Can you imagine in years to come when priests have to speak of this generation at our funerals, how very little of our real lives there will be left to speak of?

We all enjoy escapism;

Fairy tales

Cartoons

Romantic novels

Soaps

Films

Computer games

One armed bandits

Most of the time it's just good fun, it helps us switch off from the harshness and stress of reality.
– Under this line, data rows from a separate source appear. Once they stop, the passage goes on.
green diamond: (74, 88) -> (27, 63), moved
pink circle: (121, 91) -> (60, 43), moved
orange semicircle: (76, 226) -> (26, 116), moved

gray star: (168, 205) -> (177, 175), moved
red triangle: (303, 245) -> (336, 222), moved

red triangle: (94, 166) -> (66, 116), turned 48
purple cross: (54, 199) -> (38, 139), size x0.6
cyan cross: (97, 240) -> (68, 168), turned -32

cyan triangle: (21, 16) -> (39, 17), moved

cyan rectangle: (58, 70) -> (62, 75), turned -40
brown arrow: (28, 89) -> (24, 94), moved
Why not, some may say?

As long as we don't overdo it.

The gospel story today could be seen by some in the same light.

It has all the essential ingredients of a good escapist story.

Ø The exotic element; wise men from the East

Ø The mysterious element; a guiding star

Ø A baddie; a wicked king

Ø a feel good factor;a vulnerable set of parents and a baby boy.

It's a wonderful story.

But, it's not just a simple story.

It was set in an actual location, a story of people who really lived; and who were firmly rooted in reality.
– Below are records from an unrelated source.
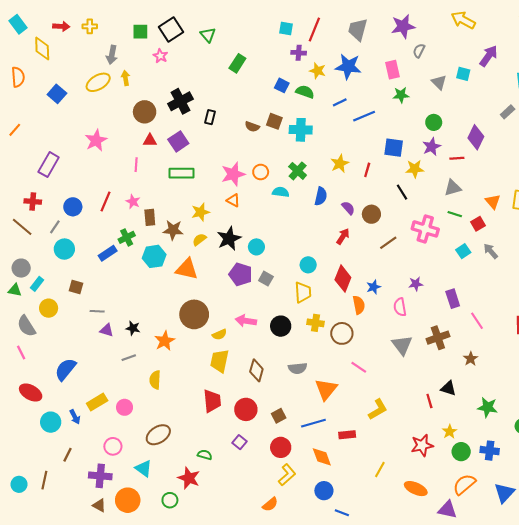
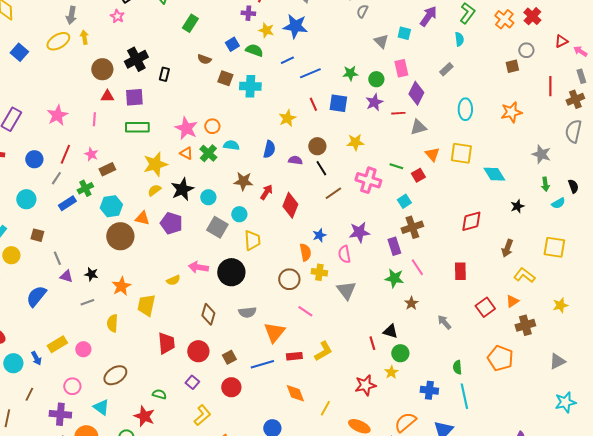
pink rectangle: (393, 70) -> (401, 68), moved
blue square: (282, 85) -> (232, 44), turned 32
green star: (401, 95) -> (350, 73), moved
brown semicircle: (252, 127) -> (204, 59), moved
pink star: (96, 140) -> (57, 115), moved
purple square: (178, 141) -> (134, 97), turned 30
yellow star: (415, 169) -> (355, 142), moved
red line: (367, 170) -> (313, 104), moved, turned -40
green cross: (298, 171) -> (208, 153), moved
pink star: (233, 174) -> (186, 128), turned -30
gray triangle: (453, 188) -> (418, 127), moved
black line: (402, 192) -> (321, 168), moved
purple semicircle: (348, 208) -> (295, 160), turned -40
yellow star: (200, 212) -> (155, 164), size x1.4
brown circle: (371, 214) -> (317, 146), moved
brown rectangle: (150, 217) -> (107, 169), turned 70
gray line: (55, 227) -> (56, 178), moved
brown star: (173, 230) -> (243, 181), moved
red arrow: (343, 236) -> (266, 192), moved
gray arrow: (491, 251) -> (444, 322), moved
cyan circle: (308, 265) -> (239, 214), moved
orange triangle: (187, 269) -> (142, 218), size x0.7
purple pentagon: (241, 274) -> (171, 223), moved
gray square: (266, 279) -> (217, 227), size x1.5
red diamond: (343, 279) -> (290, 205), moved
purple star: (416, 284) -> (359, 232), size x1.5
gray line: (97, 311) -> (57, 258), turned 64
brown circle: (194, 314) -> (120, 236), moved
yellow cross: (316, 323) -> (319, 272), moved
black circle: (281, 326) -> (231, 272), size x1.4
brown cross: (438, 338) -> (412, 227), moved
yellow trapezoid: (219, 361) -> (146, 305), moved
blue semicircle: (65, 369) -> (36, 296), moved
green star: (488, 407) -> (394, 278), moved
red rectangle: (347, 435) -> (294, 356), moved
green circle: (461, 452) -> (400, 353), moved
orange diamond: (322, 457) -> (295, 393), moved
yellow L-shape: (287, 475) -> (202, 415), moved

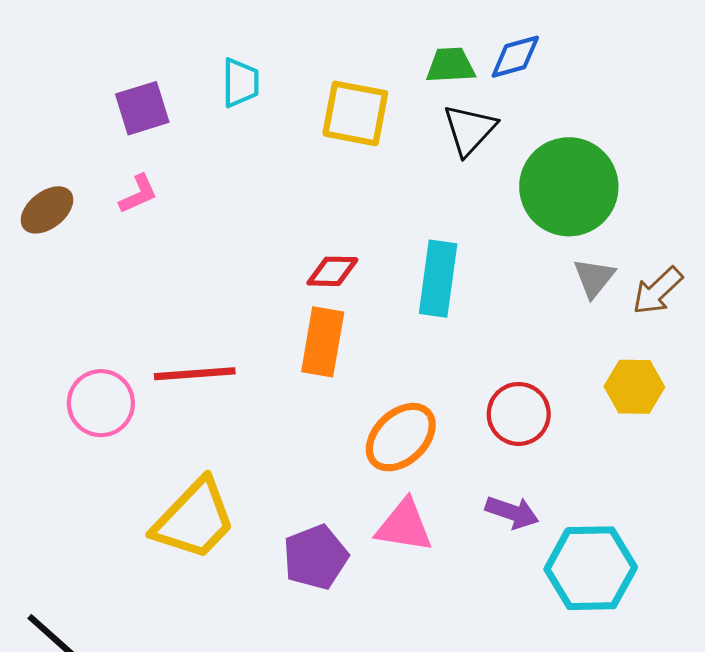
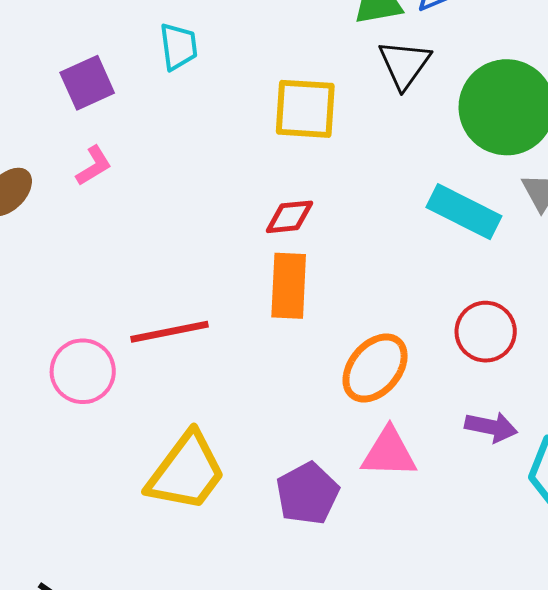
yellow square: (355, 113) -> (305, 109), moved
cyan rectangle: (438, 279) -> (464, 212), moved, turned -64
It is a story about astrologers, who 'observed a star at its rising ' and using the wisdom of their time, interpreted the sign that a ruler, a great ruler was due to be born.

So they made a journey, fulfilling the OT reading from Isaiah, we heard also today, that nations would come to the light and kings to the brightness of the dawn, bringing gold and frankincense, symbolising kingship and priesthood.

Matthew adds that a gift of myrrh was also given, a more sombre gift for a burial, and so the shadow of the cross begins to loom even then.

The prophecy describes the One who would come and save the people, and we as Christians believe this One to be Jesus…and the astrologers find him, not in the king's rich palace, but in an ordinary stable.

Herod was no cartoon character, he was an evil and ruthless king, who had his wife and two of his children murdered.

He was a jealous schemer and his actions brought an ancient prophecy to fulfillment, when hundreds of innocent children were murdered so that he could try and destroy the Christ child; we read that Rachel wept for her children because they were no more. (Jerem 31;15)

This is not only a wonderful story, it is a fascinating story, which reads like a jigsaw being pieced together, bit by bit.

People think that religion is a form of escapism, a fix to allay our fears, the opium of the people.

But this is no magical or meaningless legend; it is much more special than that.

Just as the wise men; ' observed the star at its rising' so we are called to be alert to God's call on our own lives and to respond to his call.

We too are called to be pilgrims on a journey, in order to discover God, like the astrologers, leaving security and comfort behind, so that we can search for and find the presence of God in the humble and ordinariness of our own surroundings and situations of life.

Once we find it , we cannot keep it to ourselves, but we must let others know, and not just disappear off into the sunset like the heroes in a romantic novel.

Our faith must be earthed in the real world and in reality itself.

We have been called by God, to help transform life on earth, to participate in His work of making new His eternal truths to others, so that they might share in the hope which is ours too.